Temps de lecture: 2 minutes - Repéré sur The Independent
Une mise à jour de cet article, à lire en fin de texte, a été ajoutée le 10 juin 2014 à 10h55.
C’est une date dans l’histoire de l’informatique et même de la technologie et de la science. Pour la première fois, un programme informatique a été capable de tromper des chercheurs en se faisant passer pour un garçon de 13 ans appelé Eugène Goostman. En réussissant cela, un ordinateur a été capable de passer le fameux test d’Alan Turing conçu en 1950 pour mesurer la capacité d’une machine «à penser». Le test consiste à tromper au moins 30% de juges humains en 5 minutes à travers des échanges de textes. Jusqu’à aujourd’hui aucune machine n’avait jamais passé le test.

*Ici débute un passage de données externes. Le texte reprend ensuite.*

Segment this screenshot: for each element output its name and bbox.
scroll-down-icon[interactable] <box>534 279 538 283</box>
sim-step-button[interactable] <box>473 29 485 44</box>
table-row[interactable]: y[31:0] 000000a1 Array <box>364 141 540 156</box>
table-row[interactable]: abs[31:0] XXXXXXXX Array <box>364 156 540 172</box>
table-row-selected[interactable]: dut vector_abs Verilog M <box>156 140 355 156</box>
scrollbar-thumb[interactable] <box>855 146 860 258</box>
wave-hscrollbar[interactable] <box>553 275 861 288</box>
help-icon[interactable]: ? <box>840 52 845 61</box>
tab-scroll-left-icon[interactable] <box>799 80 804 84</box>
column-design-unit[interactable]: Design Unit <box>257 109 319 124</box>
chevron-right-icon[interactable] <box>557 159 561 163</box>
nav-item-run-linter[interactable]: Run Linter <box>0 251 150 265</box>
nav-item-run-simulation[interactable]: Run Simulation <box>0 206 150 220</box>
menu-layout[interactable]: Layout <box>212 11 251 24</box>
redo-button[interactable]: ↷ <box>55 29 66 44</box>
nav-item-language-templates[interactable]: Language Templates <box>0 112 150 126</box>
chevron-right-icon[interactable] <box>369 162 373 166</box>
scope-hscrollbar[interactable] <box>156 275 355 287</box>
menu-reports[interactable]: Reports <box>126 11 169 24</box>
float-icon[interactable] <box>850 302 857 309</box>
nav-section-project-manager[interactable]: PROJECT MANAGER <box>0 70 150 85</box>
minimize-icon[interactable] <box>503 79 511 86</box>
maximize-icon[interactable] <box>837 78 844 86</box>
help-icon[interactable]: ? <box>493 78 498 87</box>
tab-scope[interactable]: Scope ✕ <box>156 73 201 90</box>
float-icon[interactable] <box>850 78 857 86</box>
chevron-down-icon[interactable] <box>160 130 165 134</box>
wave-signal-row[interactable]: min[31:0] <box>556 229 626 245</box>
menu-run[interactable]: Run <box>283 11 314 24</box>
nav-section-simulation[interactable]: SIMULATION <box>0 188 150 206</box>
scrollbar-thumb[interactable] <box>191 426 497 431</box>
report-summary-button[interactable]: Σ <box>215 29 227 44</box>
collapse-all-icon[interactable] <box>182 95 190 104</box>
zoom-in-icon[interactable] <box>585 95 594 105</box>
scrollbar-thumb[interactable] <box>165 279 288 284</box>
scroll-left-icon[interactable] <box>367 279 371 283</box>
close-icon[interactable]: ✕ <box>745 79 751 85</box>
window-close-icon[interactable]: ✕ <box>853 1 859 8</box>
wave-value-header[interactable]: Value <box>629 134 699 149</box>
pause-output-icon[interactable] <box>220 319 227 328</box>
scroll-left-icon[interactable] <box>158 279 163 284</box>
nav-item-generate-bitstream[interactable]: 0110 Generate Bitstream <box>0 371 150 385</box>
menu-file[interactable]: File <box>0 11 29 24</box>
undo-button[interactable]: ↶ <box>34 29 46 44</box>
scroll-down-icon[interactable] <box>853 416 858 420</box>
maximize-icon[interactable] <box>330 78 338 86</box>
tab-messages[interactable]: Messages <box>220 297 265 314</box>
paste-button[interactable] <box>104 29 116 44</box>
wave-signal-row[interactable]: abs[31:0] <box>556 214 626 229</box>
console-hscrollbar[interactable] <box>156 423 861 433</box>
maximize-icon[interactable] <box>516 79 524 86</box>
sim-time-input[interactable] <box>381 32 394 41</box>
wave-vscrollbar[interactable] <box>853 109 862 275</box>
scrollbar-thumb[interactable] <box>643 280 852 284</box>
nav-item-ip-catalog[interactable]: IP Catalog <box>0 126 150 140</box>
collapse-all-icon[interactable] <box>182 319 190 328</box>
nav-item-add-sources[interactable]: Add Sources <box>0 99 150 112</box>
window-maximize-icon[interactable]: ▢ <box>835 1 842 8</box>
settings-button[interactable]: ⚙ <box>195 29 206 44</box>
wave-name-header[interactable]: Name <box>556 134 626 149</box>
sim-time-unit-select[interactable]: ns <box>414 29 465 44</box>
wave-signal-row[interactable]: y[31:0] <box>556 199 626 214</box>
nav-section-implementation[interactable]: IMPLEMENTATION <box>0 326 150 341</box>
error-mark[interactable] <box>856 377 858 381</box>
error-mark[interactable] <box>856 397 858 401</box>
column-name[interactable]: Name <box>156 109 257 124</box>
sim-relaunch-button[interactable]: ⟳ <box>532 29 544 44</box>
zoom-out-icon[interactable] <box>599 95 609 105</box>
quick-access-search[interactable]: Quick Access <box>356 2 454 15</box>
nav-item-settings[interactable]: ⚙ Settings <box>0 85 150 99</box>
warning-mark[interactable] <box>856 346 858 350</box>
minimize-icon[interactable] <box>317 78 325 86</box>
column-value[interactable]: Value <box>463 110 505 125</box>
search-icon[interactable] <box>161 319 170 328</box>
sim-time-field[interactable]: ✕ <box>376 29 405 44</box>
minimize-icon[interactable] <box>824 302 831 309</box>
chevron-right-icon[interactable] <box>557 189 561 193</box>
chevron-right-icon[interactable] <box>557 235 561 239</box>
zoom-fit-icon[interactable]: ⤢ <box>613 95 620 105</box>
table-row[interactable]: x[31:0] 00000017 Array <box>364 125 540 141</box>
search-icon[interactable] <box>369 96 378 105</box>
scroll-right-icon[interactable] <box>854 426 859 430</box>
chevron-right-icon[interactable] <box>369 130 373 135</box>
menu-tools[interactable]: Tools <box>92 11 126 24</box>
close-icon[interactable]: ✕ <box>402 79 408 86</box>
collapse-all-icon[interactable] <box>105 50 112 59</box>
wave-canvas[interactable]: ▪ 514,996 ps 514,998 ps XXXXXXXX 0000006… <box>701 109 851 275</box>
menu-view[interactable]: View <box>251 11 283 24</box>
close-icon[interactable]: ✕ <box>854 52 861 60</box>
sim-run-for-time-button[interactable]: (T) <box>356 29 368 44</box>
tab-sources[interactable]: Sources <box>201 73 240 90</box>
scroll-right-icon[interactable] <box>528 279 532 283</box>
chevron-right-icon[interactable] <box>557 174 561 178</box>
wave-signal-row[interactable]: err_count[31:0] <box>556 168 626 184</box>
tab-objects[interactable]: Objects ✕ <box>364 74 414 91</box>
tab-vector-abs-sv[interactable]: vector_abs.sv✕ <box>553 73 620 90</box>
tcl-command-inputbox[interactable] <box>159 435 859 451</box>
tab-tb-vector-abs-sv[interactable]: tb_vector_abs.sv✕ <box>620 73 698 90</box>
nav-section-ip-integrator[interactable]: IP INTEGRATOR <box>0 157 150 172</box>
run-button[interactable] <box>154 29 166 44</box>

Eugène Goostman a été créé par une équipe d’informaticiens russes et a passé un test organisé par l’Université anglaise de Reading. Il a obtenu 33%. «Notre principale idée était qu’il puisse affirmer qu’il connaissait tout, mais son âge rendait parfaitement vraisemblable le fait qu’il ne connaissait pas tout», explique Vladimir Veselov, un des créateurs du programme. «Nous avons passé beaucoup de temps à développer un personnage avec une personnalité plausible», ajoute-t-il.
«Avoir un ordinateur qui peut tromper un humain et l’amener à penser que quelqu’un ou même quelque chose est une personne dans laquelle nous avons confiance et un signal d’alarme sur la cyber criminalité», déclare au quotidien The Independent Kevin Warwick, professeur de l’Université de Reading. «Le test de Turing est un outil essentiel pour combattre cette menace», ajoute-t-il.
Le test a été organisé samedi 7 juin par la Royal Society et mettait en compétition 5 programmes. Les juges comprenaient notamment Lord Sharkey qui a mené avec succès la campagne pour la réhabilitation et le pardon d'Alan Turing qui lui a été finalement accordé l’an dernier à titre posthume.
Ce mathématicien britannique mort il y a 60 ans en 1954 est considéré comme le père de l’informatique. Célébré chaque année depuis 1966, avec une récompense portant son nom, qui correspond au prix Nobel de l’Informatique, il avait été persécuté du fait de son homosexualité, humilié et poussé au suicide.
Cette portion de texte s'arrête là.